[Dataset entries]
- - - -

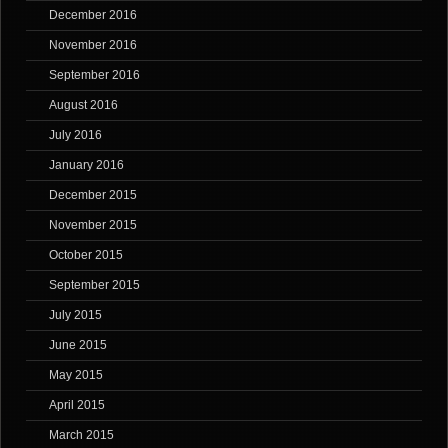
December 2016
November 2016
September 2016
August 2016
July 2016
January 2016
December 2015
November 2015
October 2015
September 2015
July 2015
June 2015
May 2015
April 2015
March 2015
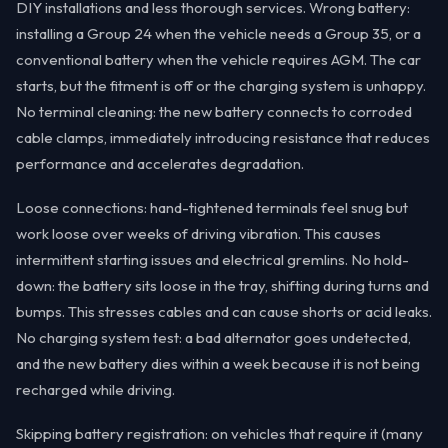
DIY installations and less thorough services. Wrong battery:
installing a Group 24 when the vehicle needs a Group 35, or a
conventional battery when the vehicle requires AGM. The car
starts, but the fitment is off or the charging system is unhappy.
No terminal cleaning: the new battery connects to corroded
cable clamps, immediately introducing resistance that reduces
performance and accelerates degradation.
Loose connections: hand-tightened terminals feel snug but
work loose over weeks of driving vibration. This causes
intermittent starting issues and electrical gremlins. No hold-
down: the battery sits loose in the tray, shifting during turns and
bumps. This stresses cables and can cause shorts or acid leaks.
No charging system test: a bad alternator goes undetected,
and the new battery dies within a week because it is not being
recharged while driving.
Skipping battery registration: on vehicles that require it (many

- - - -

Your instructions.
Output exactly the lines between the one containing "and the new" and the final line above, both inclusive.

Problem solution.
and the new battery dies within a week because it is not being
recharged while driving.
Skipping battery registration: on vehicles that require it (many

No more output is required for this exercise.